TASK DETAILS: Could you reproduce, exactly and alone, the lines running from the one with "Outline 'bladder'. (SVG masks)" to the end of the data below?

Start of SOURCE INFORMATION

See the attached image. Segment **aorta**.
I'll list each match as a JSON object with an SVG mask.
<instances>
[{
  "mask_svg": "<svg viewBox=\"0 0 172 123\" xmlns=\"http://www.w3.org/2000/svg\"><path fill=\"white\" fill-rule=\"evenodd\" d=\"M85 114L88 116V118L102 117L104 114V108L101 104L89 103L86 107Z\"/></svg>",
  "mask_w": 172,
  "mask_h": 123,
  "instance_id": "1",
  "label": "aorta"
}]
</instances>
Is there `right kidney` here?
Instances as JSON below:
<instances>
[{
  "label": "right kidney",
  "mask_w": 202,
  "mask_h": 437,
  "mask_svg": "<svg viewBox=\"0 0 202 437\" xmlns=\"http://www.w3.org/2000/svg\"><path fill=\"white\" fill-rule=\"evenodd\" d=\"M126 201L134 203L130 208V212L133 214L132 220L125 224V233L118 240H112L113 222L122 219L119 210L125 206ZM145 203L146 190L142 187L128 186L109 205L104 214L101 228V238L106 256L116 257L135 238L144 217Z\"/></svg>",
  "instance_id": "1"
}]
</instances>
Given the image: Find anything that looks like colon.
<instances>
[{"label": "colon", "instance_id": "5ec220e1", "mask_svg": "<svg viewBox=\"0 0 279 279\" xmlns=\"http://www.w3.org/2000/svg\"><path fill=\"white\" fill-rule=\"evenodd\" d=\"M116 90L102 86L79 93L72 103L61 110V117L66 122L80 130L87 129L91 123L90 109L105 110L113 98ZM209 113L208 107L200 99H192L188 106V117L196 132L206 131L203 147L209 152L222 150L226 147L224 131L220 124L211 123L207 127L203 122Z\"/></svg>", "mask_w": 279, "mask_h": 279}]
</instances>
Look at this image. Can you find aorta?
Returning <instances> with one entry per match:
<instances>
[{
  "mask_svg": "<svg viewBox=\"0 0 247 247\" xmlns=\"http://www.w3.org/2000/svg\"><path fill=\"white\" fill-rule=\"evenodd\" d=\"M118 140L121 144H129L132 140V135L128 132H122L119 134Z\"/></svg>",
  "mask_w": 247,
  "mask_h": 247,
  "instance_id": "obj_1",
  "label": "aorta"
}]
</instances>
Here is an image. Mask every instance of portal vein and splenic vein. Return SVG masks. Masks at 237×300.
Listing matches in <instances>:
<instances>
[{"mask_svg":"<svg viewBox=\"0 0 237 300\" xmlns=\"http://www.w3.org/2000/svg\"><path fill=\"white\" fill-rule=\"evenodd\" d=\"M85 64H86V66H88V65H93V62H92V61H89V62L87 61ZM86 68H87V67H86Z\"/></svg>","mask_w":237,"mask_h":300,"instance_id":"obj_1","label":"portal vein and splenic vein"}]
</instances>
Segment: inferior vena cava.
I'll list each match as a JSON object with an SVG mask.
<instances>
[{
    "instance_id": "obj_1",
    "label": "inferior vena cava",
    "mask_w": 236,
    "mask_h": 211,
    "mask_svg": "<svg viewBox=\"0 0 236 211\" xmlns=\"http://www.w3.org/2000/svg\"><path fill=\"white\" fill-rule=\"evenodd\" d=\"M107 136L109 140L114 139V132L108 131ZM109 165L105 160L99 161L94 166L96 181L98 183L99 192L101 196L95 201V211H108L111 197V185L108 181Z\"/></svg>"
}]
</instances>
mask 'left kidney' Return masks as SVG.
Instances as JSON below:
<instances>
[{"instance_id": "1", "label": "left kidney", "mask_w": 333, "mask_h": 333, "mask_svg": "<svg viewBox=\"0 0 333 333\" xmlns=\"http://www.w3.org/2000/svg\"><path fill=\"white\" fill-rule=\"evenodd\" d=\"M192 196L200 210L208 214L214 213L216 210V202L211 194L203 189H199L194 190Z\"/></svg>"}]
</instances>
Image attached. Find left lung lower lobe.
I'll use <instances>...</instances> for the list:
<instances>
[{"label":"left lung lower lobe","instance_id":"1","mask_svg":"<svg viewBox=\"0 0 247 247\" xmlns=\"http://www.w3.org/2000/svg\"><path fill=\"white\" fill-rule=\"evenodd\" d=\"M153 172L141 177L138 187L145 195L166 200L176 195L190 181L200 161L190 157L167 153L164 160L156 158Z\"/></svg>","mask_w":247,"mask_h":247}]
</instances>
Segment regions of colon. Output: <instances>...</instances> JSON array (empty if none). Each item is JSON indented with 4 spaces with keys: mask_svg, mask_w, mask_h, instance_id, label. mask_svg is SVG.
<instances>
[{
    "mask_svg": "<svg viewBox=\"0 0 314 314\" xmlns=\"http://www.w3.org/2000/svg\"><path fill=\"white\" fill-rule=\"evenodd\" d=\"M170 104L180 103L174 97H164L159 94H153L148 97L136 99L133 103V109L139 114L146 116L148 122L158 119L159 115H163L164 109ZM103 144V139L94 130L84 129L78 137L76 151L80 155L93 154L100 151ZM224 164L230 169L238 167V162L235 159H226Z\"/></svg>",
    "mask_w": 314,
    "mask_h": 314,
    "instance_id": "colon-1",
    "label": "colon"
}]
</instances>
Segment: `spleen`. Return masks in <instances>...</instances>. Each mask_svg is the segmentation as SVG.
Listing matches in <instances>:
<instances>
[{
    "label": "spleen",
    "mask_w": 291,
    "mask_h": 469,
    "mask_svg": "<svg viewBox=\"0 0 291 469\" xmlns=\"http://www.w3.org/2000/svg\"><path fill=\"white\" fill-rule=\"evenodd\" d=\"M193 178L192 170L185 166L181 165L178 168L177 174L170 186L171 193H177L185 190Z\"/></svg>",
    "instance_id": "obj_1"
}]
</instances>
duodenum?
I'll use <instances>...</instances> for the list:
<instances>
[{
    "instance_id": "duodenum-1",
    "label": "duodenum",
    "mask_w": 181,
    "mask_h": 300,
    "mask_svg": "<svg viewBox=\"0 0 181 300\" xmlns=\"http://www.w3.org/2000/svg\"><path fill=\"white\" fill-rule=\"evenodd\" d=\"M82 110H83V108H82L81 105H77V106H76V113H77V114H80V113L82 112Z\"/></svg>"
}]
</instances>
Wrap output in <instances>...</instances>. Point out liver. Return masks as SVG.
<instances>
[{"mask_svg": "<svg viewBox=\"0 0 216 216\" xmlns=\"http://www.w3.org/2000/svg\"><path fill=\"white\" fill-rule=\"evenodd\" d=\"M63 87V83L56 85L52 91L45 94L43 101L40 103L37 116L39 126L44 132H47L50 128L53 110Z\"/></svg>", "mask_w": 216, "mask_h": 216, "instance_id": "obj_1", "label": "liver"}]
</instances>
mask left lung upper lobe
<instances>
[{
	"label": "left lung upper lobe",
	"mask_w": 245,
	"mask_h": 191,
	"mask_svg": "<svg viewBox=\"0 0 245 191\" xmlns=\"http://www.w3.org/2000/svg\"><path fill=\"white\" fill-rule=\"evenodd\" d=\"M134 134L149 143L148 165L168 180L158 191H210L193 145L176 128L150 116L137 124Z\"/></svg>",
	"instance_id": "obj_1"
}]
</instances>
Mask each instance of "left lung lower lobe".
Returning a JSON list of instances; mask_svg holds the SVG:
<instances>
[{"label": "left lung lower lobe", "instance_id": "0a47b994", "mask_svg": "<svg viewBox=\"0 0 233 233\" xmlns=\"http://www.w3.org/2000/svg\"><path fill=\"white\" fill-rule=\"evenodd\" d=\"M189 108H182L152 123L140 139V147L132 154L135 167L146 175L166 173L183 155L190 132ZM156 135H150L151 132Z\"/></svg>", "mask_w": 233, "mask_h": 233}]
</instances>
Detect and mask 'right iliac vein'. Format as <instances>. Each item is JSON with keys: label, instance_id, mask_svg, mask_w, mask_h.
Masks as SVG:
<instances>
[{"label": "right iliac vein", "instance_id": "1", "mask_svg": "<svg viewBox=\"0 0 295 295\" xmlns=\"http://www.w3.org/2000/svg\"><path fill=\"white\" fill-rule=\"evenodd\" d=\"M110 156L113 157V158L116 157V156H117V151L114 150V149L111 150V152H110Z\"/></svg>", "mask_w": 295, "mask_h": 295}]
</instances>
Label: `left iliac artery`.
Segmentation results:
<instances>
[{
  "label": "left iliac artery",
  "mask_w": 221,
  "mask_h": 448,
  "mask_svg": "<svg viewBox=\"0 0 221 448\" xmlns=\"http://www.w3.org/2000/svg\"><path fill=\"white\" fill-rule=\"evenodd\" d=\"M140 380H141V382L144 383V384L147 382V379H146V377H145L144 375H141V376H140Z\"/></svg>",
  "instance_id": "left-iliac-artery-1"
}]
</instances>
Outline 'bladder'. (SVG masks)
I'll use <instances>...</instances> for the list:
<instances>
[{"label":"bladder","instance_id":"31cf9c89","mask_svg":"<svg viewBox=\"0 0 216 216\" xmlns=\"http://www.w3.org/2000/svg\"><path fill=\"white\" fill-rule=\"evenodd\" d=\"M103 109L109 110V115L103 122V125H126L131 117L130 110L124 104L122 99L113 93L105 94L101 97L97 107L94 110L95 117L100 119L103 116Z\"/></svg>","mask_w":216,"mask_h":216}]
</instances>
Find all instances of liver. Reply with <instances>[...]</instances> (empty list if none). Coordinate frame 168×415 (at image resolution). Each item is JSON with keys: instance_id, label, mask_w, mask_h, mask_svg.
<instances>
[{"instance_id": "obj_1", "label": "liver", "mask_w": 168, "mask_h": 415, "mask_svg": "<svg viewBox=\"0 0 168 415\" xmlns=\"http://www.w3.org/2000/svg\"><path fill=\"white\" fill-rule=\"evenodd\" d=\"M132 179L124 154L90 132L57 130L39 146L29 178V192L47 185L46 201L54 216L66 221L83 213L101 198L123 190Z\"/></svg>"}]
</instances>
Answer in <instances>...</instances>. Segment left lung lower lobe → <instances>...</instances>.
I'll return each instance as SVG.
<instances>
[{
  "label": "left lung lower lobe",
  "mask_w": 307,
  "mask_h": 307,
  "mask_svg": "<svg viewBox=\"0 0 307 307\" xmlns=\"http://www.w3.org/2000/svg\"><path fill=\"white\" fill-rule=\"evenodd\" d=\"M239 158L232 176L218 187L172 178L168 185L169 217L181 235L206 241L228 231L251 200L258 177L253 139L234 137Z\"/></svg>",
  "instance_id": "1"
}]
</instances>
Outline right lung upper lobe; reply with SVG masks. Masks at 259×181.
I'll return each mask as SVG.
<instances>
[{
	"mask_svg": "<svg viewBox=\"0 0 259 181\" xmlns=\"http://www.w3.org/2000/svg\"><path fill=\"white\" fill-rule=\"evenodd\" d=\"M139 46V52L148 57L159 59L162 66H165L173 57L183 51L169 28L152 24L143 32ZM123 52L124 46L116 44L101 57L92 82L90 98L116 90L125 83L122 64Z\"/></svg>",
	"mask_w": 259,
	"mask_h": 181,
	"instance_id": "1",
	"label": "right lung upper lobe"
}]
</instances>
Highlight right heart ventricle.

End of SOURCE INFORMATION

EXERCISE ANSWER:
Outline 'bladder'. (SVG masks)
I'll use <instances>...</instances> for the list:
<instances>
[{"label":"bladder","instance_id":"31cf9c89","mask_svg":"<svg viewBox=\"0 0 216 216\" xmlns=\"http://www.w3.org/2000/svg\"><path fill=\"white\" fill-rule=\"evenodd\" d=\"M103 109L109 110V115L103 122V125H126L131 117L130 110L124 104L122 99L113 93L105 94L101 97L97 107L94 110L95 117L100 119L103 116Z\"/></svg>","mask_w":216,"mask_h":216}]
</instances>
Find all instances of liver. Reply with <instances>[...]</instances> (empty list if none). Coordinate frame 168×415 (at image resolution). Each item is JSON with keys: instance_id, label, mask_w, mask_h, mask_svg.
<instances>
[{"instance_id": "obj_1", "label": "liver", "mask_w": 168, "mask_h": 415, "mask_svg": "<svg viewBox=\"0 0 168 415\" xmlns=\"http://www.w3.org/2000/svg\"><path fill=\"white\" fill-rule=\"evenodd\" d=\"M132 179L124 154L90 132L57 130L39 146L29 178V192L47 185L46 201L54 216L66 221L83 213L101 198L123 190Z\"/></svg>"}]
</instances>
Answer in <instances>...</instances>. Segment left lung lower lobe → <instances>...</instances>.
I'll return each instance as SVG.
<instances>
[{
  "label": "left lung lower lobe",
  "mask_w": 307,
  "mask_h": 307,
  "mask_svg": "<svg viewBox=\"0 0 307 307\" xmlns=\"http://www.w3.org/2000/svg\"><path fill=\"white\" fill-rule=\"evenodd\" d=\"M239 158L232 176L218 187L172 178L168 185L169 217L181 235L206 241L228 231L251 200L258 177L253 139L234 137Z\"/></svg>",
  "instance_id": "1"
}]
</instances>
Outline right lung upper lobe; reply with SVG masks. Masks at 259×181.
I'll return each mask as SVG.
<instances>
[{
	"mask_svg": "<svg viewBox=\"0 0 259 181\" xmlns=\"http://www.w3.org/2000/svg\"><path fill=\"white\" fill-rule=\"evenodd\" d=\"M139 46V52L148 57L159 59L162 66H165L173 57L183 51L169 28L152 24L143 32ZM123 52L124 46L116 44L101 57L92 82L90 98L116 90L125 83L122 64Z\"/></svg>",
	"mask_w": 259,
	"mask_h": 181,
	"instance_id": "1",
	"label": "right lung upper lobe"
}]
</instances>
Highlight right heart ventricle.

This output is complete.